Picking the Right Partner
Rather than provide customers a product they weren’t yet satisfied with, the team at Pure CBD Exchange instead took a moment to step back and assess their priorities for a CBD cigarette. It wasn’t enough, they thought, to get the product right most of the time—achieving the sort of consistency that cigarette manufacturers got in their products was key.
“There’s plenty of bad things you can say about the tobacco industry, but those companies provide a product that’s the same every single time in every single pack. If we wanted to provide smokers with an alternative to that, getting that sort of consistency was job one,” recalls Gross.
While Pure CBD Exchange’s employees kept trying different, grinds, blends, and levels of moisture content to dial in an ideal look and feel for hemp flower destined for their Aspen Valley cigarette brand. Once they had that in, they came to another tough understanding—the machines they were using in-house weren’t up to producing the product they needed to deliver to customers, at least not at a scale that could keep up with demand.

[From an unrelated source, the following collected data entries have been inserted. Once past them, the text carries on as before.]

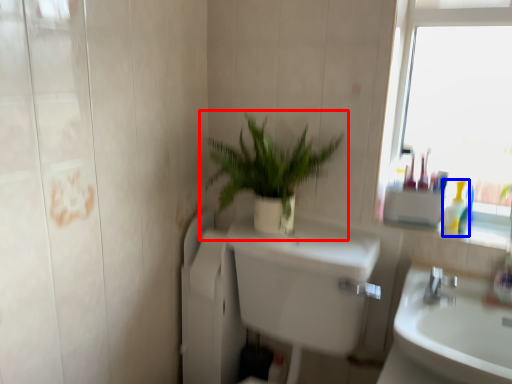 Question: Which object is further to the camera taking this photo, houseplant (highlighted by a red box) or toiletry (highlighted by a blue box)?

Choices:
 (A) houseplant
 (B) toiletry

Answer: (B) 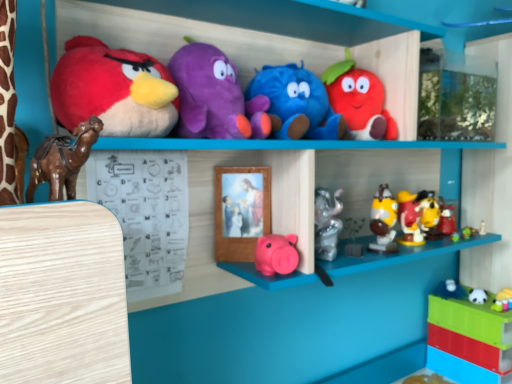 Question: Is wooden picture frame at center situated inside white plush panda at lower right, which ranks as the 3th toy in right-to-left order, or outside?

Choices:
 (A) inside
 (B) outside

Answer: (B)

Question: Looking at their shapes, would you say wooden picture frame at center is wider or thinner than white plush panda at lower right, which ranks as the 3th toy in right-to-left order?

Choices:
 (A) thin
 (B) wide

Answer: (A)

Question: Which of these objects is positioned closest to the matte plush strawberry at upper center, which appears as the 5th toy when viewed from the left?

Choices:
 (A) white glossy toy at lower right, arranged as the 11th toy when viewed from the left
 (B) matte plastic piggy bank at center, placed as the ninth toy when sorted from right to left
 (C) yellow matte figurine at right, the 8th toy positioned from the left
 (D) white plush panda at lower right, positioned as the 9th toy in left-to-right order
 (E) wooden picture frame at center

Answer: (E)

Question: Estimate the real-world distances between objects in this image. Which object is closer to the matte plastic piggy bank at center, positioned as the 3th toy in left-to-right order?

Choices:
 (A) shiny plastic toys at center right, which ranks as the 5th toy in right-to-left order
 (B) matte plush bird at upper left, the 11th toy viewed from the right
 (C) white glossy toy at lower right, arranged as the 11th toy when viewed from the left
 (D) yellow matte figurine at right, which is the 4th toy in right-to-left order
 (E) wooden picture frame at center

Answer: (E) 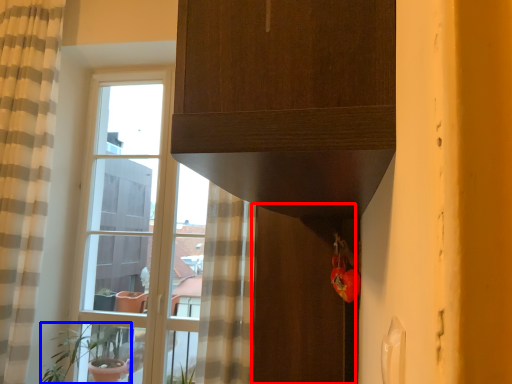 Question: Which object is closer to the camera taking this photo, screen door (highlighted by a red box) or houseplant (highlighted by a blue box)?

Choices:
 (A) screen door
 (B) houseplant

Answer: (A) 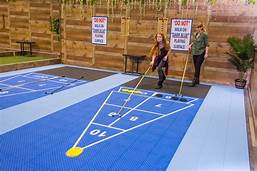 Where is `wood walls`? The height and width of the screenshot is (171, 257). wood walls is located at coordinates (254, 73), (134, 30). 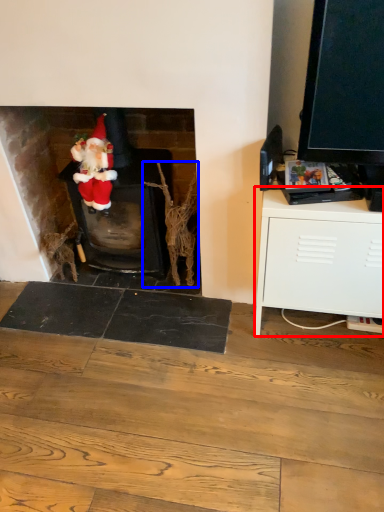 Question: Among these objects, which one is nearest to the camera, cabinetry (highlighted by a red box) or branch (highlighted by a blue box)?

Choices:
 (A) cabinetry
 (B) branch

Answer: (A) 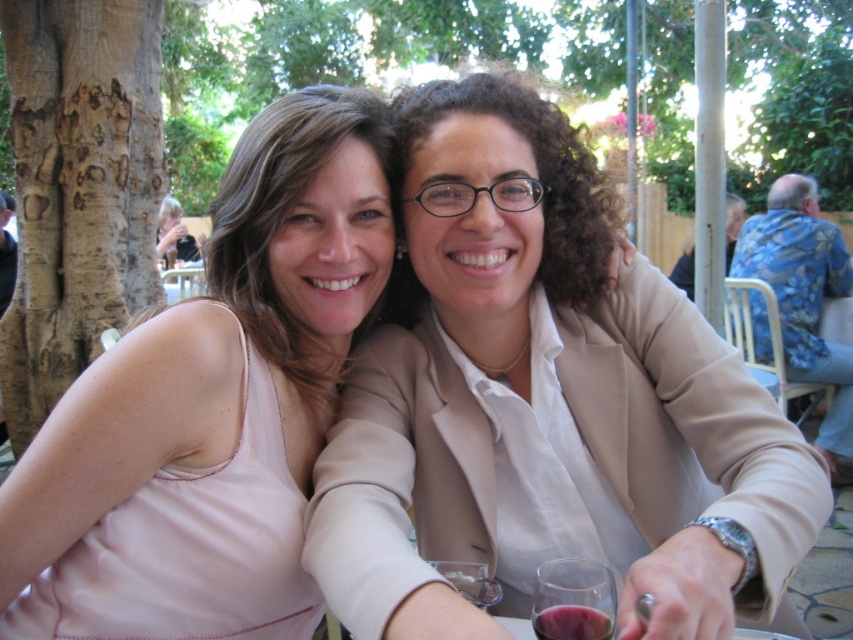 Question: Estimate the real-world distances between objects in this image. Which object is farther from the translucent glass wine at lower center?

Choices:
 (A) pink fabric tank top at upper left
 (B) transparent plastic wine glass at lower center
 (C) matte beige blazer at center

Answer: (A)

Question: Which object appears closest to the camera in this image?

Choices:
 (A) translucent glass wine at lower center
 (B) matte beige blazer at center
 (C) pink fabric tank top at upper left
 (D) translucent glass at lower center

Answer: (B)

Question: Which point is closer to the camera?

Choices:
 (A) (218, 349)
 (B) (538, 608)
 (C) (457, 584)
 (D) (564, 403)

Answer: (B)

Question: Is pink fabric tank top at upper left closer to the viewer compared to transparent plastic wine glass at lower center?

Choices:
 (A) yes
 (B) no

Answer: (B)

Question: Is translucent glass at lower center below transparent plastic wine glass at lower center?

Choices:
 (A) no
 (B) yes

Answer: (A)

Question: Is translucent glass at lower center bigger than translucent glass wine at lower center?

Choices:
 (A) no
 (B) yes

Answer: (B) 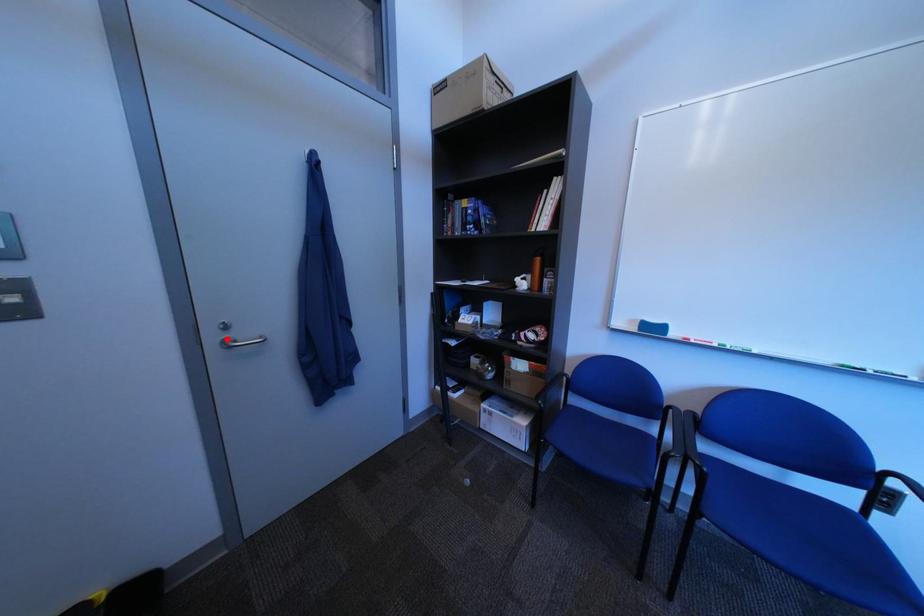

It was clear that they needed a partner—a company that had the equipment and experience in tobacco. That began a search for a tobacco company that could help Pure CBD Exchange improve their process and practices, while still being someone the team could feel OK working with.
“The partner we’ve chosen is a small, Native American owned company that has high-speed equipment and experience doing contract manufacturing,” Gross reports. “And more than that, the values of our two companies are aligned, so it’s a partner that we felt morally okay working with to bring this product to market as a consistent, finished product.”